## WHAT THIS TASK INVOLVES
Restate the listing word for word. Stop at the line that holds "were happening, discussions", include it, and leave out all pictures.

## DATA RECORDS

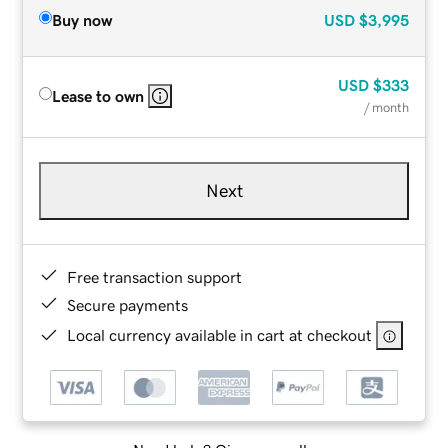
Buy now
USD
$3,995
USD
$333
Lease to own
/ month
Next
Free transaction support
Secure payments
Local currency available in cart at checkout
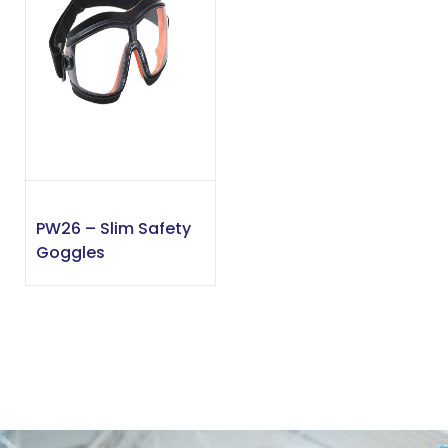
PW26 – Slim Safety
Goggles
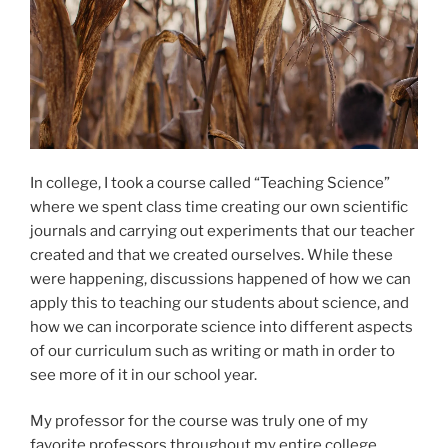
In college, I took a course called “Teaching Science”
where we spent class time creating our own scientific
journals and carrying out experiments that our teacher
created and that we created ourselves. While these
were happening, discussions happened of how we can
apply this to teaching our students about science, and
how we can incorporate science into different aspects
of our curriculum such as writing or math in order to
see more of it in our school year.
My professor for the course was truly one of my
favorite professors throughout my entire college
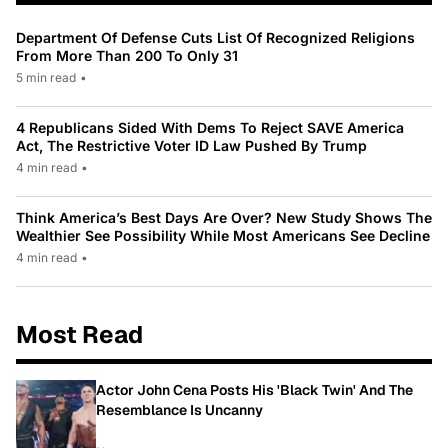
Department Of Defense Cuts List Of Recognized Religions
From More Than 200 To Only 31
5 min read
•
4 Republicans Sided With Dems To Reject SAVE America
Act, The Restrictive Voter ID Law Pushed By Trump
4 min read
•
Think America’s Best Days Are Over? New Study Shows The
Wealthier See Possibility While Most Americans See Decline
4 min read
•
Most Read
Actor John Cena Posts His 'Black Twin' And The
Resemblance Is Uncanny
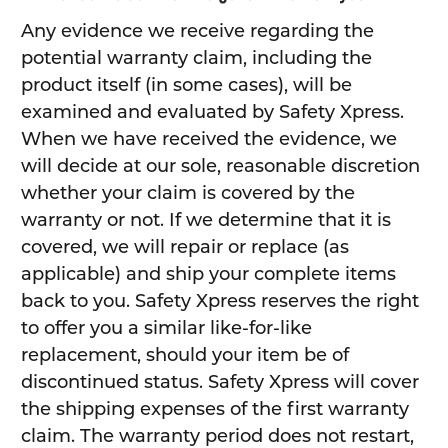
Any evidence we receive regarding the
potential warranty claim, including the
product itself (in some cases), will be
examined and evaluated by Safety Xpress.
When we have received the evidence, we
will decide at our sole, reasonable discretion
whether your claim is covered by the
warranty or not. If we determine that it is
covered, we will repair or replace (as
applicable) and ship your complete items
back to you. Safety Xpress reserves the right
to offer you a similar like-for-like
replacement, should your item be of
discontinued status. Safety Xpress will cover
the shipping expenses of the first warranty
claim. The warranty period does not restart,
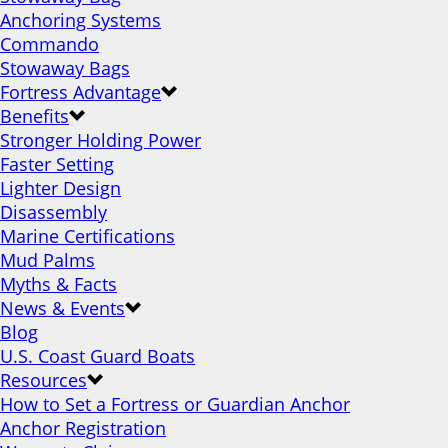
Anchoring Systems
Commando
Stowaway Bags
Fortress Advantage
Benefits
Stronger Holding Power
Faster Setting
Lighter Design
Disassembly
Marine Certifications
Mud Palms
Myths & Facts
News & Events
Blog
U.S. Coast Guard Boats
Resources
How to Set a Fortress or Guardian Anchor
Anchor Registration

## ANSWER BOX
Buy now
USD
$3,995
USD
$333
Lease to own
/ month
Next
Free transaction support
Secure payments
Local currency available in cart at checkout
PW26 – Slim Safety
Goggles
In college, I took a course called “Teaching Science”
where we spent class time creating our own scientific
journals and carrying out experiments that our teacher
created and that we created ourselves. While these
were happening, discussions happened of how we can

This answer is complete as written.